Sun Exposure: Facts and Details
When do I need to protect myself from sun exposure?
Protection from sun exposure is important year-round, not just during the summer or at the beach. As long as the sun's ultraviolet (UV) rays are reaching the earth, you need to protect yourself from excessive sun exposure. UV rays can cause skin damage during any season or temperature.
What time of day is the most hazardous for UV exposure?
Relatively speaking, the hours between 10 a.m. and 4 p.m. during daylight saving time and between 9 a.m. and 3 p.m. during standard time are the most hazardous for UV exposure in the continental U.S. UV radiation is the greatest during the late spring and early summer.
Remember: UV rays reach you on cloudy and hazy days, as well as on bright and sunny days. UV rays will also reflect off any surface including water, cement, sand and snow.
What exactly are "ultraviolet rays"
Ultraviolet (UV) rays are invisible forms of radiation from sunlight. UV rays can penetrate and change the structure of skin cells. There are three types of UV rays: ultraviolet A (UVA), ultraviolet B (UVB), and ultraviolet C (UVC). UVA is the most common source of solar radiation at the earth's surface and pierces past the top layer of human skin. Scientists believe UVA radiation can increase a person's chance for developing skin cancer.
How can I protect myself from the sun's UV rays?
When possible, avoid outdoor activities during midday. You can also wear protective clothing, such as a wide-brimmed hat, long-sleeved shirt, and long pants.
For eye protection, wear wraparound sunglasses that provide 100 percent UV ray protection. Always wear a broad-spectrum sunscreen and lipscreen with a Sun Protection Factor (SPF) of at least 15. SPF is a number given to sunscreens and lipscreens that rate their effectiveness in protecting individuals from UV rays.

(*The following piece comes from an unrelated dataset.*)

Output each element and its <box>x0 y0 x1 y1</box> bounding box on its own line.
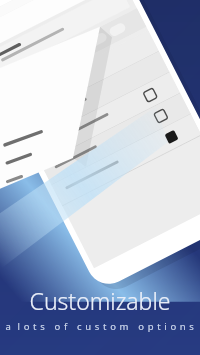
button[interactable]: App screenshot preview <box>0 0 200 355</box>
staticText: a l o t s o f c u s t o m o p t i o n s <box>0 320 200 333</box>
staticText: Customizable <box>0 285 200 316</box>
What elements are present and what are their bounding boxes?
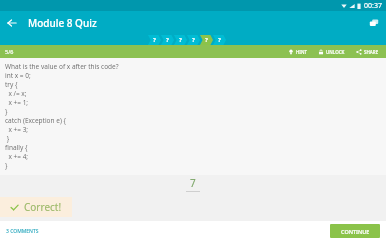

Higher numbers indicate more protection. Remember to reapply as indicated by the manufacturer's directions.
The Sedgwick County Health Department Offers Tips to be SunWise:
- Limit Time in the Midday Sun The sun’s rays are strongest between 10 a.m. and 4 p.m.
- Seek Shade Remember the shadow rule: “Watch Your Shadow – No Shadow, Seek Shade!”
- Always Use Sunscreen Choose a sunscreen with at least an SPF of 15.
- Wear a Hat
- Cover Up Wear loose-fitting and full length clothing to protect your skin.
- Wear Sunglasses that Block 99 to 100% of UV Radiation
- Avoid Tanning Salons
- Watch for the UV Index Remember: 0 is minimal; 10 is very high!
Can extreme temperatures shorten sunscreen’s expiration date?
Yes, check your sunscreen’s expiration date. Sunscreen without an expiration date has a shelf life of no more than three years. Exposure to extreme temperatures can shorten the expiration date or shelf life of sunscreen.
What can excessive exposure to UV rays do to my health?
UV exposure appears to be the most important environmental factor in the development of skin cancer and a primary factor in the development of lip cancer.
Although some sun exposure can yield a few positive benefits, excessive and unprotected exposure to the sun can result in premature aging and undesirable changes in skin texture. Such exposure has been associated with various types of skin cancer, including melanoma, one of the most serious and deadly forms. UV rays also have been found to be associated with various eye conditions, such as cataracts.
What kind of sunscreen should I use?
Sunscreen comes in a variety of forms such as lotions, gels, and sprays, so there are plenty of different options. There are also sunscreens made for specific purposes, such as the scalp, sensitive skin, and for use on babies. Regardless of the type of sunscreen you choose, be sure you use one that blocks both UVA and UVB rays and that it offers at least SPF 15.